*EXERCISE GOAL*. Beneath this task are records; print exactly the stretch of them from the line with "başlayan bir aile" through the line with "uppföljningen. I en tid där många ...", both ends included.

*Dataset entries*.

========================================

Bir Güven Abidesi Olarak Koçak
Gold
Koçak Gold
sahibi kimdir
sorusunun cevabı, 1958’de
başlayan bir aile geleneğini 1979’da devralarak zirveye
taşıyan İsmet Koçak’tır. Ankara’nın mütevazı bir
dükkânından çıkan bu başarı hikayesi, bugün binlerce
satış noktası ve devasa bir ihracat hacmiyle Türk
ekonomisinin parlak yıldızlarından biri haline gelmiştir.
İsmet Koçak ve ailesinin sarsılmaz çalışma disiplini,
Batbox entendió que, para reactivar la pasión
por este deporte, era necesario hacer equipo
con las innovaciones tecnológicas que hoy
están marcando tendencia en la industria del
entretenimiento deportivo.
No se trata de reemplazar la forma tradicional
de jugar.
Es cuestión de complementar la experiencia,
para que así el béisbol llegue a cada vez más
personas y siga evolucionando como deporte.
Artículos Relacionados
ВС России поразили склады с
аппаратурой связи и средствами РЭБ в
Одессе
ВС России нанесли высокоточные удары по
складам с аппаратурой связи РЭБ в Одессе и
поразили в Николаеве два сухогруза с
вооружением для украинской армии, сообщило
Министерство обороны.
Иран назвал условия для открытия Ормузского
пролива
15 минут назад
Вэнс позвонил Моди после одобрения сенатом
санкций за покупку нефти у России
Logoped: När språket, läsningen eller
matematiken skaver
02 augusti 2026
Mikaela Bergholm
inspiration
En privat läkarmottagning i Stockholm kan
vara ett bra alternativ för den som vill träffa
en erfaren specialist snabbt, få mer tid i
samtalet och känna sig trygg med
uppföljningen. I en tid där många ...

========================================

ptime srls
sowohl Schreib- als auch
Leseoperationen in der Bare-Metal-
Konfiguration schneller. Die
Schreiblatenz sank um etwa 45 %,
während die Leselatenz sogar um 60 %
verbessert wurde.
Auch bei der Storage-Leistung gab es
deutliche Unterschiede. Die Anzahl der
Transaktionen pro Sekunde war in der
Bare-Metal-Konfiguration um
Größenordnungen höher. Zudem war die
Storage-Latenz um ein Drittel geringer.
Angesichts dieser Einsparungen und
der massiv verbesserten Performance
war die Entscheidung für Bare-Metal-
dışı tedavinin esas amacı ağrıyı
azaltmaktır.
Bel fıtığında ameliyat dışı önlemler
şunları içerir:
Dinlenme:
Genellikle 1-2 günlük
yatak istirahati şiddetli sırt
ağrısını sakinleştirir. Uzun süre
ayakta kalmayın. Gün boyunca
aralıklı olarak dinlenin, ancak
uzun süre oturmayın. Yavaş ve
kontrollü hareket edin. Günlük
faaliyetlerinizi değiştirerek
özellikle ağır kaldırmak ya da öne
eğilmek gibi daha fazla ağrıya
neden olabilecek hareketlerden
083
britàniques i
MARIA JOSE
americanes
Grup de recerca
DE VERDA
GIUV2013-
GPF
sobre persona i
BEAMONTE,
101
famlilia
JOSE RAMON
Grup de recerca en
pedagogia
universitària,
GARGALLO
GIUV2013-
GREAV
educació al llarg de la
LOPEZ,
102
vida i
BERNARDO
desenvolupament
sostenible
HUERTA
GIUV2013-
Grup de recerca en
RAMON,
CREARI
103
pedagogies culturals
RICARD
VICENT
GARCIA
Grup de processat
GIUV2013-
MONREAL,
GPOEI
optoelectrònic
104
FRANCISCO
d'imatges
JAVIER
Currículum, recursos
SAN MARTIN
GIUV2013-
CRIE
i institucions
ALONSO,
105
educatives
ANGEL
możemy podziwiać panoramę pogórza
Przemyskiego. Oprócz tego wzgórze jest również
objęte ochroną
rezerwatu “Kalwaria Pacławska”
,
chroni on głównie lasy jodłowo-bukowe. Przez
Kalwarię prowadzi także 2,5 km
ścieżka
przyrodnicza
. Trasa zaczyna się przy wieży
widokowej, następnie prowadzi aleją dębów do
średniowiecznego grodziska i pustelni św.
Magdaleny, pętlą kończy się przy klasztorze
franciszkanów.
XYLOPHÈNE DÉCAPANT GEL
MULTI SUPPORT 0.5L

========================================

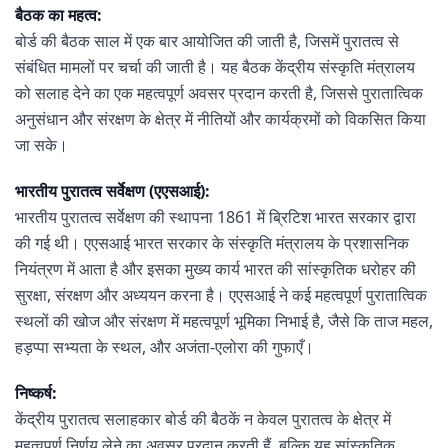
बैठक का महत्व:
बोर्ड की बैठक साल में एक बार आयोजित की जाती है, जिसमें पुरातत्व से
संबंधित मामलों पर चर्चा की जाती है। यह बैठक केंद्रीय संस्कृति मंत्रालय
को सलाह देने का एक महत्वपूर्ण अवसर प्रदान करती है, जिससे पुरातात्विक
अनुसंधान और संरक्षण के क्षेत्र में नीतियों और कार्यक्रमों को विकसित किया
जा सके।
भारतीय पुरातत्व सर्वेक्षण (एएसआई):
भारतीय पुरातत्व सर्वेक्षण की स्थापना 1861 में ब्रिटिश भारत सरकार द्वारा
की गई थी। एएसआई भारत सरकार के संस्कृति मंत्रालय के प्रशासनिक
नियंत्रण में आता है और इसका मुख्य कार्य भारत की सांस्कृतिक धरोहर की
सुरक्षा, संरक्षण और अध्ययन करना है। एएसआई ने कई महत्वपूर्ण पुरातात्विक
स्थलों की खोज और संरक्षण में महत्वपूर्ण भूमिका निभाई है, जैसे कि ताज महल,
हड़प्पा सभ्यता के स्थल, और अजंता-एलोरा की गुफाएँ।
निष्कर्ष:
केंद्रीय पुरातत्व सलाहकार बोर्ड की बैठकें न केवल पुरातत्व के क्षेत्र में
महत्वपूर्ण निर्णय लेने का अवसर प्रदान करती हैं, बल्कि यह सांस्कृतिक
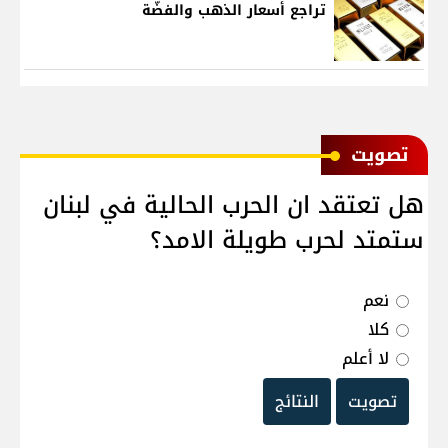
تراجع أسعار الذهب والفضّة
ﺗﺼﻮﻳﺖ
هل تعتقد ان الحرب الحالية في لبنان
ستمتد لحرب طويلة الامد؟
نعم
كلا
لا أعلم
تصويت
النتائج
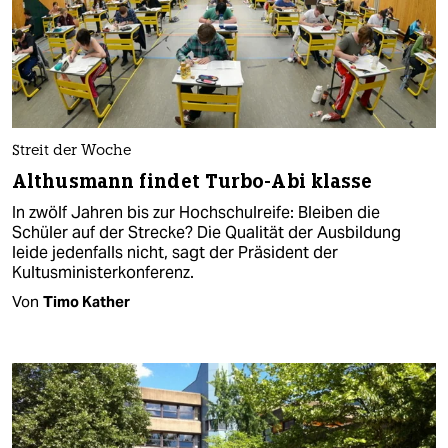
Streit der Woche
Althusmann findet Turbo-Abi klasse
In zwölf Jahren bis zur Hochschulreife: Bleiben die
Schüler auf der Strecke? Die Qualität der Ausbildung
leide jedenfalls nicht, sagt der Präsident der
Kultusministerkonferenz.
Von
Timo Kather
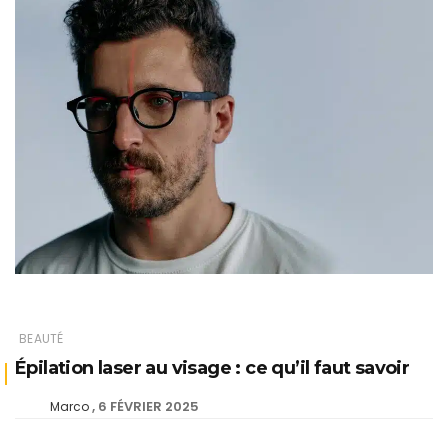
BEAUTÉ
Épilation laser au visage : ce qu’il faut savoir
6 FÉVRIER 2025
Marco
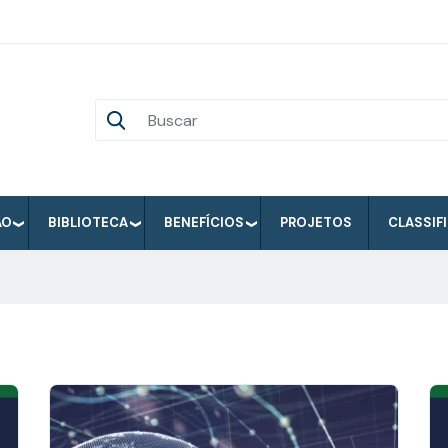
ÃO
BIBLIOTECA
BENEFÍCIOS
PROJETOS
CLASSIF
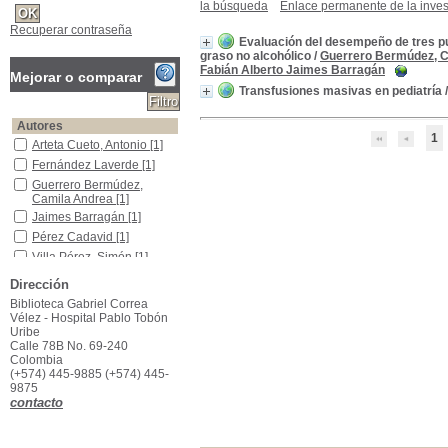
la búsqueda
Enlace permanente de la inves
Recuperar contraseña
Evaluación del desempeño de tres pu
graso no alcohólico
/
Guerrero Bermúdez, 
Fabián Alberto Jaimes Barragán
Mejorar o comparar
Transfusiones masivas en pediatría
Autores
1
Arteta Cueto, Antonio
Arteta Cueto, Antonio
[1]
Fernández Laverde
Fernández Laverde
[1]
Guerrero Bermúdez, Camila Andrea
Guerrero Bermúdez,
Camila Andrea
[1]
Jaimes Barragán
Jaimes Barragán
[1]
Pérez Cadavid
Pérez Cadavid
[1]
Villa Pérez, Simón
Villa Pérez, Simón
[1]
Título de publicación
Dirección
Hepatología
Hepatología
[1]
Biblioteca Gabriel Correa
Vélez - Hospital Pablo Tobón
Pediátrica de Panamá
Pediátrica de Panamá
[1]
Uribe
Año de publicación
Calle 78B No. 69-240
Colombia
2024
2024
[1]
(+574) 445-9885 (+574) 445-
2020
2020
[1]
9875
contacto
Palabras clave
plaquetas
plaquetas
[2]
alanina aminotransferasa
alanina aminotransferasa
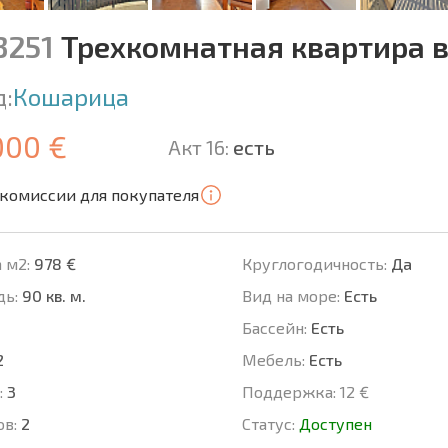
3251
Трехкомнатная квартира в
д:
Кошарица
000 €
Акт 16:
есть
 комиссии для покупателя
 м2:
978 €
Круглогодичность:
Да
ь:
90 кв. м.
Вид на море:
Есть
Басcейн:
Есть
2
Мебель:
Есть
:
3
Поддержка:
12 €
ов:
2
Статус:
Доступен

========================================

*WRITTEN SOLUTION*.
başlayan bir aile geleneğini 1979’da devralarak zirveye
taşıyan İsmet Koçak’tır. Ankara’nın mütevazı bir
dükkânından çıkan bu başarı hikayesi, bugün binlerce
satış noktası ve devasa bir ihracat hacmiyle Türk
ekonomisinin parlak yıldızlarından biri haline gelmiştir.
İsmet Koçak ve ailesinin sarsılmaz çalışma disiplini,
Batbox entendió que, para reactivar la pasión
por este deporte, era necesario hacer equipo
con las innovaciones tecnológicas que hoy
están marcando tendencia en la industria del
entretenimiento deportivo.
No se trata de reemplazar la forma tradicional
de jugar.
Es cuestión de complementar la experiencia,
para que así el béisbol llegue a cada vez más
personas y siga evolucionando como deporte.
Artículos Relacionados
ВС России поразили склады с
аппаратурой связи и средствами РЭБ в
Одессе
ВС России нанесли высокоточные удары по
складам с аппаратурой связи РЭБ в Одессе и
поразили в Николаеве два сухогруза с
вооружением для украинской армии, сообщило
Министерство обороны.
Иран назвал условия для открытия Ормузского
пролива
15 минут назад
Вэнс позвонил Моди после одобрения сенатом
санкций за покупку нефти у России
Logoped: När språket, läsningen eller
matematiken skaver
02 augusti 2026
Mikaela Bergholm
inspiration
En privat läkarmottagning i Stockholm kan
vara ett bra alternativ för den som vill träffa
en erfaren specialist snabbt, få mer tid i
samtalet och känna sig trygg med
uppföljningen. I en tid där många ...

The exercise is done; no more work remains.